▶ _REQUIREMENT_:
Every line from the one containing "Bild kann vom" through the end of the data is to be copied exactly, and nothing outside that range.

▶ _DATA FOR THIS TASK_:
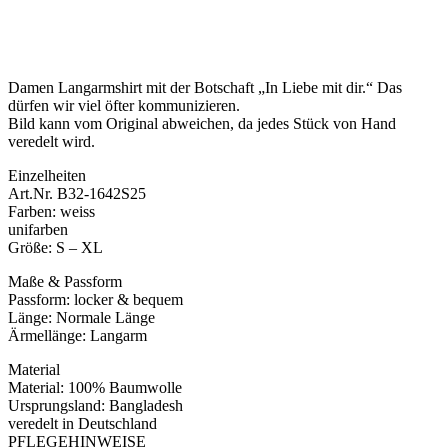
Damen Langarmshirt mit der Botschaft „In Liebe mit dir.“ Das
dürfen wir viel öfter kommunizieren.
Bild kann vom Original abweichen, da jedes Stück von Hand
veredelt wird.
Einzelheiten
Art.Nr. B32-1642S25
Farben: weiss
unifarben
Größe: S – XL
Maße & Passform
Passform: locker & bequem
Länge: Normale Länge
Ärmellänge: Langarm
Material
Material: 100% Baumwolle
Ursprungsland: Bangladesh
veredelt in Deutschland
PFLEGEHINWEISE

▶ _EXERCISE OUTPUT_:
Bild kann vom Original abweichen, da jedes Stück von Hand
veredelt wird.
Einzelheiten
Art.Nr. B32-1642S25
Farben: weiss
unifarben
Größe: S – XL
Maße & Passform
Passform: locker & bequem
Länge: Normale Länge
Ärmellänge: Langarm
Material
Material: 100% Baumwolle
Ursprungsland: Bangladesh
veredelt in Deutschland
PFLEGEHINWEISE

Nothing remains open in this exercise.